The degradation in quality of life is judged by the difficulties faced by the people in carrying out day to day activities, for example holding a pen straight in hand for some time, walking without trembling, etc. Major symptoms that appear in PD are: an involuntary shaking or tremor in the body, slowed down movement of limbs called bradykinesia, difficulties in sitting and standing, loss of balance, stiffness of muscles, drooping face, speech impairment, difficulty in writing and drawing, eventual loss of control over finger movement, unstable posture, etc (Jankovic, 2008; Marusiak et al., 2010; Moore et al., 2007).
Even though a lot of research has been conducted on PD since decades, the primary cause behind the disorder in many cases is not known. However, in 1961, a strong link between the levels of neurotransmitter dopamine in the brain and PD was deciphered. Death of neurons and lack of their regeneration in the basal ganglia portion of the brain leads to a decrease in the dopamine level which is diagnosed in a vast number of PD cases. Hence the treatment of dopaminergic therapies is used to slow down the advancement of the disease. Complete recovery is never guaranteed though.

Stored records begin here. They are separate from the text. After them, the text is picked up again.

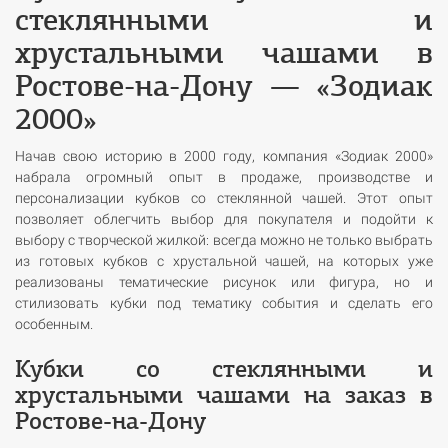
стеклянными и
хрустальными чашами в
Ростове-на-Дону — «Зодиак
2000»
Начав свою историю в 2000 году, компания «Зодиак 2000»
набрала огромный опыт в продаже, производстве и
персонализации кубков со стеклянной чашей. Этот опыт
позволяет облегчить выбор для покупателя и подойти к
выбору с творческой жилкой: всегда можно не только выбрать
из готовых кубков с хрустальной чашей, на которых уже
реализованы тематические рисунок или фигура, но и
стилизовать кубки под тематику события и сделать его
особенным.
Кубки со стеклянными и
хрустальными чашами на заказ в
Ростове-на-Дону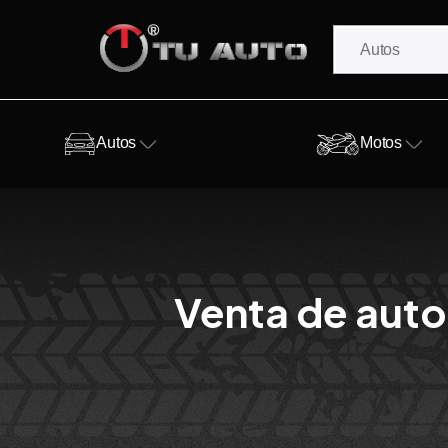
Autos
Motos
Venta de auto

Deep Learning for PD Prediction
In the present age, when Artificial Intelligence is changing the status quo in every aspect of our lives, its subdomain of Machine Learning including Deep Learning is making strides in the healthcare sector as well. Methods like Support Vector Machines, Naive Bayes, Random Forests, Artificial Neural Networks, etc. are being excessively used in the prediction of diseases such as various cancers, diabetes, neurological disorders from medical data (Chen et al., 2019; Fathi et al., 2020; Narayan & Dwivedy, 2021). A lot of research is also being done to predict PD from various sorts of data collected from the patients, and good results achieved, generally from Deep Neural Networks like Convolutional Neural Networks. Over the years the tool that has been trusted the most for assessing PD is the Unified Parkinson’s Disease Rating Scale (UPDRS) endorsed by Movement Disorder Society (MDS) (Disease, 2003; Evers et al., 2019). The scale consists of four parts that in combination assess the development and severity of all the 65 major characteristics of the disorder, on a total score of 0 to 260 i.e. 0 to 4 on each characteristic. The upcoming literature review section is filled with many examples of classification of subjects as suffering or non-suffering from PD, by using ML or DL techniques. A substantial amount of data is available in repositories over the internet, which is generally being used to create models that can classify the subjects into suffering or normal. Our study however, takes a different approach and uses voice data of PD patients to predict the UPDRS values which can be used further for prediction of disease severity.